Mientras se preparaban, la tensión llenaba el aire. Montaron sus caballos, sintiendo el esfuerzo en cada movimiento. A pesar de la escasez de alimentos, sabían que tenían que ser fuertes, por ellos y por aquellos que aún faltaban.

El viaje fue arduo. El sol, implacable, se alzaba en el cielo, y el polvo levantado por las patas de los caballos se mezclaba con el sudor de sus frentes. Después de horas de cabalgar, finalmente avistaron el campamento de los Chowanoque. Las sencillas chozas, se alzaban con dignidad, un hogar en medio de la adversidad.

Cuando llegaron, Nakoa, el líder de los guerreros Chowanoque, los recibió con una mezcla de curiosidad y recelo. Su estatura imponente y su porte noble imponían respeto.

—John White —saludó a Nakoa, cruzando los brazos sobre su pecho—. Salud hermano.

—Nakoa, venimos en busca de consejo —dijo John, desmontando y acercándose—. Necesitamos entender a los Croatoan. La reciente incursión nos ha dejado con muchas preguntas.

—Los Croatoan son astutos —respondió Nakoa, su mirada profunda como un abismo—. Su venganza será rápida y brutal. Pero no todo está perdido. Juntos, podemos desentrañar su estrategia.

Los hombres de John se miraron entre sí, sintiendo un atisbo de esperanza.

—¿Sabes dónde pueden estar los hombres desaparecidos? —preguntó Thompson, incapaz de ocultar su ansiedad.

Nakoa asintió lentamente, su expresión grave.

—He visto signos en el bosque. Huellas que conducen a la montaña.

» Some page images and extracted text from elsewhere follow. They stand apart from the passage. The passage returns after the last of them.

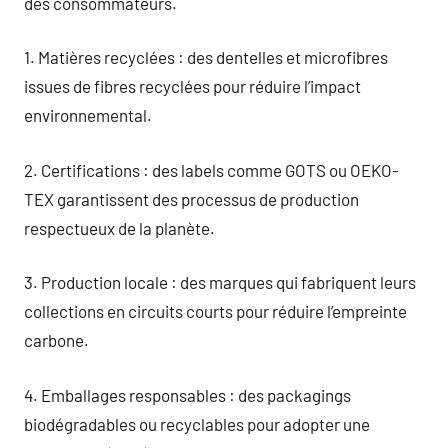
des consommateurs.
1. Matières recyclées : des dentelles et microfibres
issues de fibres recyclées pour réduire l’impact
environnemental.
2. Certifications : des labels comme GOTS ou OEKO-
TEX garantissent des processus de production
respectueux de la planète.
3. Production locale : des marques qui fabriquent leurs
collections en circuits courts pour réduire l’empreinte
carbone.
4. Emballages responsables : des packagings
biodégradables ou recyclables pour adopter une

Ellos podrían estar allí, pero no serán fáciles de rescatar. Hay aquí una mujer Croatoan, que huyó de la tribu y puede contaros algunas cosas.

El sol comenzaba a ocultarse detrás de las copas de los árboles cuando Nakoa convocó a la mujer de los Croatoan. Ella llegó con pasos firmes, pero su mirada reflejaba un océano de dolor. Su nombre era Taya, y había huido de su tribu en busca de refugio entre los Chowanoque. Ahora, vestía las ropas de su nueva familia, pero la sombra de su pasado la seguía como una sombra implacable.